**Your assignment:** Nothing but the lines below between the line holding "Ontwikkelaars zeggen weinig begrip te" and the line holding "college heeft duidelijk", inclusive, should appear in the answer, each set down exactly.

**Working data:**
=== Section Start ===

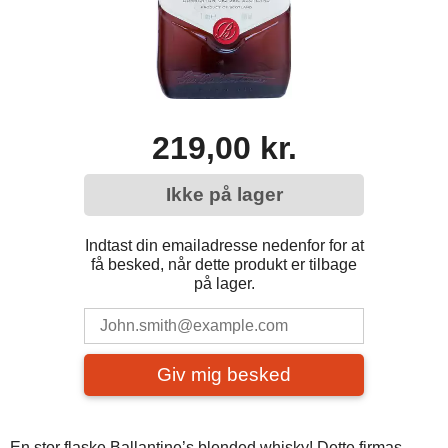
219,00 kr.
Ikke på lager
Indtast din emailadresse nedenfor for at
få besked, når dette produkt er tilbage
på lager.
Giv mig besked
En stor flaske Ballantine’s blended whisky! Dette firmas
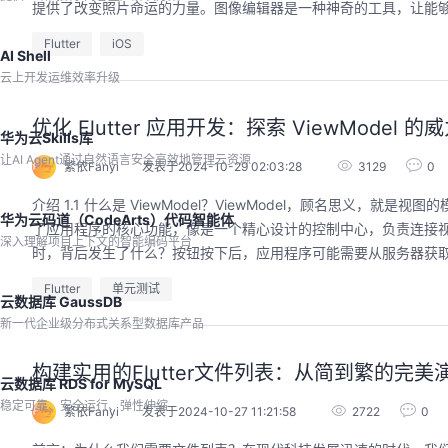
提供了改变照片命运的力量。图像编辑器是一种神奇的工具，让能够
回顾中
Flutter
iOS
AI Shell
云上开发运维效率升级
优化 Flutter 应用开发：探索 ViewModel 的
华为云Skills库
让AI Agent通过自然语言安全高效地管理云资源
繁依Fanyi
发表于2024-10-29 02:03:28
3129
0
介绍 1.1 什么是 ViewModel？ViewModel，顾名思义，就是视
华为云码道（CodeArts）代码智能体
了应用程序的核心功能，像是一个精心设计的控制中心，负责连接
深入理解项目上下文的智能编码平台
时，背后发生了什么？按钮按下后，应用程序可能需要从服务器获取数
Flutter
单元测试
云数据库 GaussDB
新一代企业级分布式关系型数据库产品
构建实用的Flutter文件列表：从简到繁的完美
云数据库 RDS for MySQL
稳定可靠、安全运行、弹性伸缩
繁依Fanyi
发表于2024-10-27 11:21:58
2722
0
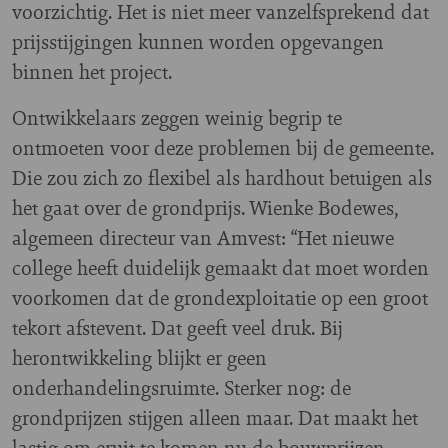
voorzichtig. Het is niet meer vanzelfsprekend dat
prijsstijgingen kunnen worden opgevangen
binnen het project.
Ontwikkelaars zeggen weinig begrip te
ontmoeten voor deze problemen bij de gemeente.
Die zou zich zo flexibel als hardhout betuigen als
het gaat over de grondprijs. Wienke Bodewes,
algemeen directeur van Amvest: “Het nieuwe
college heeft duidelijk gemaakt dat moet worden
voorkomen dat de grondexploitatie op een groot
tekort afstevent. Dat geeft veel druk. Bij
herontwikkeling blijkt er geen
onderhandelingsruimte. Sterker nog: de
grondprijzen stijgen alleen maar. Dat maakt het
lastig om eruit te komen nu de bouwprijzen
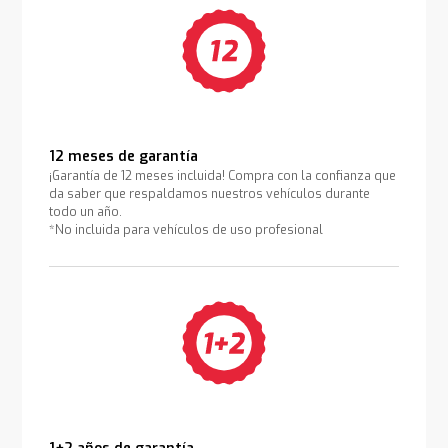
12 meses de garantía
¡Garantía de 12 meses incluida! Compra con la confianza que
da saber que respaldamos nuestros vehículos durante
todo un año.
*No incluida para vehículos de uso profesional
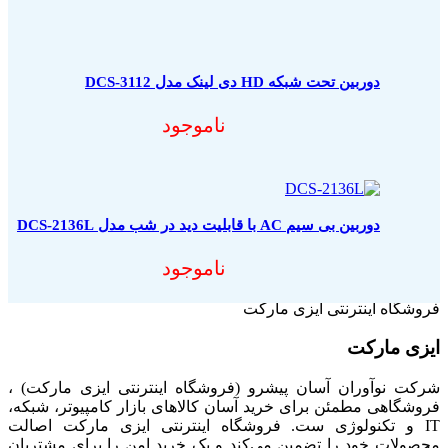
دوربین تحت شبکه HD دی لینک مدل DCS-3112
ناموجود
دوربین بی سیم AC با قابلیت دید در شب مدل DCS-2136L
ناموجود
فروشگاه اینترنتی ایزی مارکت
ایزی مارکت
شرکت نوآوران آسان پیشرو (فروشگاه اینترنتی ایزی مارکت) ،
فروشگاهی مطمئن برای خرید آسان کالاهای بازار کامپیوتر، شبکه،
IT و تکنولوژی ست. فروشگاه اینترنتی ایزی مارکت اصالت
محصولات خود را تضمین می‌کند و یک خرید امن را برای مشتریان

=== Section End ===

**Answer box:**
Ontwikkelaars zeggen weinig begrip te
ontmoeten voor deze problemen bij de gemeente.
Die zou zich zo flexibel als hardhout betuigen als
het gaat over de grondprijs. Wienke Bodewes,
algemeen directeur van Amvest: “Het nieuwe
college heeft duidelijk gemaakt dat moet worden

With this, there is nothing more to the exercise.